From Producer to Mom
Those years were also marked with the growth of deep bonds between Lisa and the boys. Slowly, she grew to be a mother figure for them. This was no turkey-lady relationship. Lisa was a part of their lives to stay, and the boys knew they could rely on her completely. Leroy even calls her his adopted mom without the papers.
“I don’t think any of us expected to grow into this close, mother-son, sister-brother relationship for all these years,” Lisa said. “But as a result of us working together, those bonds grew quite deep, and they began to make progress and take strides forward.”
And those strides forward brought Leroy and Dartanyon to places they had not thought possible. Leroy earned a college degree and now works for Electronic Arts as a game tester. Dartanyon is now a judo athlete and won a bronze medal in the Paralympics in 2012 and 2016. He’s currently training for the 2020 Paralympic Games and will earn his degree in social work this fall.

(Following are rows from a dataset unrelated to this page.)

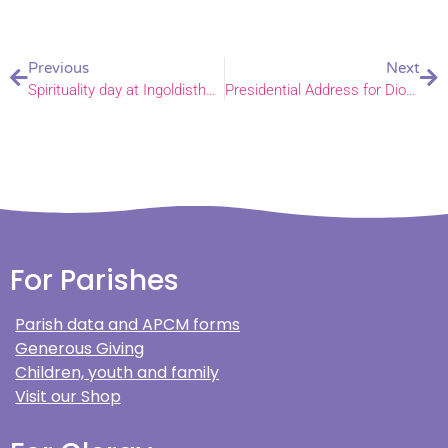
Previous
Next
Spirituality day at Ingoldisthorpe Church of England Primary School
Presidential Address for Diocesan Synod November 2024
For Parishes
Parish data and APCM forms
Generous Giving
Children, youth and family
Visit our Shop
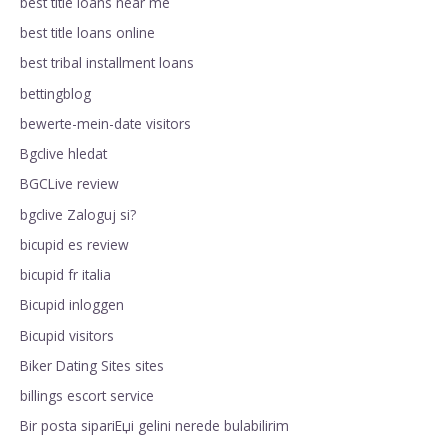
best title loans near me
best title loans online
best tribal installment loans
bettingblog
bewerte-mein-date visitors
Bgclive hledat
BGCLive review
bgclive Zaloguj si?
bicupid es review
bicupid fr italia
Bicupid inloggen
Bicupid visitors
Biker Dating Sites sites
billings escort service
Bir posta sipariЕџi gelini nerede bulabilirim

Lisa lives in Boston with her husband and two children, but she stays in touch with the boys not only through frequent phone calls, but also through their speaking tours. The three have traveled all over the country, talking on leadership, poverty and overcoming trauma. Lisa has also written a book about her experiences with the boys, entitled “Carry On.”
“I’ve never gone into any of this with an agenda,” Lisa said. “It’s so clearly been God’s story since the day I walked into that gym. I’ve just tried to be faithful to each step He lays in front of us.”
This unlikely family continues to touch lives as they share their story of suffering, hope and redemption. The boys proudly talk about what they’ve gone through, understanding how they can encourage others through their story. Lisa said she feels blessed God used her in His redemptive process to help the boys pick up their broken pieces and make something beautiful out of them.